When asked about the run of top brokers departing, Rose said some of them left because they were “starving to death and needed to take somebody's check to survive. And that's part of our business.”

“I can't come up with a top producer who has left us as opposed to people who have taken some checks,” he added. “The list of people who want to join [Avison Young] and get away from the public companies — and knowing now that we are fully past the restructuring and you can own equity in the company — we have our pick of the who's who right now who are trying to come to us.”

Because the company is majority-owned by the brokers, Rose said he is sure “there were sleepless nights” for many of the brokers who hold equity in the business as it was dealing with an increasingly dire public outlook on its debt.

He added that those principals voted to approve the restructuring deal, which includes removing a level of influence upon the firm. All four board seats held by Avison Young principals will be eliminated going forward, as will the two seats held by CDPQ. 

CDPQ's preferred equity will be converted into permanent equity, Rose said, and the brokers' ownership of the company will be slightly reduced. He described the outcome of the negotiations as a major victory.
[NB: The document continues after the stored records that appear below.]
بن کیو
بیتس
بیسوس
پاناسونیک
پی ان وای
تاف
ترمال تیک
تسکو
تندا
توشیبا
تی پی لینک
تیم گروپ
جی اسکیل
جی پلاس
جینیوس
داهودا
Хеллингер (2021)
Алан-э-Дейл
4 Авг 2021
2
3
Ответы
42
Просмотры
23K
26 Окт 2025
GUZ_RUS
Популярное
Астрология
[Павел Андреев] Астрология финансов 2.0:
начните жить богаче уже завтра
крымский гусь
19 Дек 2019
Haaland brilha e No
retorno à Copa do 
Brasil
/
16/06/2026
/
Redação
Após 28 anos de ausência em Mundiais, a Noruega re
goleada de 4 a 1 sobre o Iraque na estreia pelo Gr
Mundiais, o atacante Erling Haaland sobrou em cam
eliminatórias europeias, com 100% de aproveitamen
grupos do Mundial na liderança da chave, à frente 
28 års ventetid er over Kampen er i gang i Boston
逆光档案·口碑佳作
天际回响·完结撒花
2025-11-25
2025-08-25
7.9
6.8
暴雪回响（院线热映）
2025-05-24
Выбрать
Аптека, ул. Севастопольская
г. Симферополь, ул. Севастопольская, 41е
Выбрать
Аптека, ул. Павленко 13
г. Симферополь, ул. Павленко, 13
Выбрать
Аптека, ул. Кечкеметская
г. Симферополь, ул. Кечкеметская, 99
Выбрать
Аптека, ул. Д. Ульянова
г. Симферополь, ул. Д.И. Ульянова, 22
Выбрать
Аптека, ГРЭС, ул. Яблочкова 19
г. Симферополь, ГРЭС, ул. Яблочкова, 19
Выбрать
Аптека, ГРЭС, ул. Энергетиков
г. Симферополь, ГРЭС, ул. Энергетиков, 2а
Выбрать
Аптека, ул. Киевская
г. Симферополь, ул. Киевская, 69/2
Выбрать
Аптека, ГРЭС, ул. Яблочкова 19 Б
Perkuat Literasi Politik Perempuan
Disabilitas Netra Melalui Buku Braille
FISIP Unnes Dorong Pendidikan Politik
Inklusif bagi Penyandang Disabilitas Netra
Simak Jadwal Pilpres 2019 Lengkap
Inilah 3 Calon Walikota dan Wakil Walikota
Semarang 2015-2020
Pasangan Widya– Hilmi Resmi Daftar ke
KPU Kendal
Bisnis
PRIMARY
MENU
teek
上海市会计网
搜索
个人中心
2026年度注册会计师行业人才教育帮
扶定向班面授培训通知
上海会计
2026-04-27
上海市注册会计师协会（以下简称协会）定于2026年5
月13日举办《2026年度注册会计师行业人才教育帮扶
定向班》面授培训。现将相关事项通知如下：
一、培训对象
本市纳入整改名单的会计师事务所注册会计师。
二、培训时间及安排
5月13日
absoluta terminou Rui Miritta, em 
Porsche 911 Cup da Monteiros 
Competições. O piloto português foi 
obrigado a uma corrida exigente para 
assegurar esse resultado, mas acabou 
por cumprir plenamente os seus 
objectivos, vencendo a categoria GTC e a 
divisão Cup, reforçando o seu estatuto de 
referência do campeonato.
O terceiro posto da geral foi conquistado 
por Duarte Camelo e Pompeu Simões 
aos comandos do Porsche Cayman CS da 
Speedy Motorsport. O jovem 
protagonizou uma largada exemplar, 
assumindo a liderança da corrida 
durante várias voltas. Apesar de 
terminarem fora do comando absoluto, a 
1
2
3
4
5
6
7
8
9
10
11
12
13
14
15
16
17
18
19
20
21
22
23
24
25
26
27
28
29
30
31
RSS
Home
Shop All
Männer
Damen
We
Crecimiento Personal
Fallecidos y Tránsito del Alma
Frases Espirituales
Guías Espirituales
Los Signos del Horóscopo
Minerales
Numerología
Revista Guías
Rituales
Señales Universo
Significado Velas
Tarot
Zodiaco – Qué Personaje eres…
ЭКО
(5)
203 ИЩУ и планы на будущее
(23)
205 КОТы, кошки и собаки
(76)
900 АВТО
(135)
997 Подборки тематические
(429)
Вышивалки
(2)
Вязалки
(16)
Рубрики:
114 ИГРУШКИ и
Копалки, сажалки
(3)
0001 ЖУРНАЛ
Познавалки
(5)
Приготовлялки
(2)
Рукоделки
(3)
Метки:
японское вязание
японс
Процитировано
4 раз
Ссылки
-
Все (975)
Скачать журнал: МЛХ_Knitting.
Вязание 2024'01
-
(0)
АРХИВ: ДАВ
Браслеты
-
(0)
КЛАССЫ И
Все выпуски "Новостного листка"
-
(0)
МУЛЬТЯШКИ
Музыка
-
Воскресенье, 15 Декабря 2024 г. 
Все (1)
“In a situation like this, where more than 50% of your obligations are just eliminated and not really traded for anything and everybody is still in from management to all of your investors, there's a pretty significant belief in the company,” he said. “Everybody thinks that we are absolutely on target.”

CORRECTION, FEB. 27, 11:15 A.M. ET: Bill Torzolini is interim chief financial officer at Avison Young. An Avison Young spokesperson previously said he was serving as permanent CFO. This story has been updated.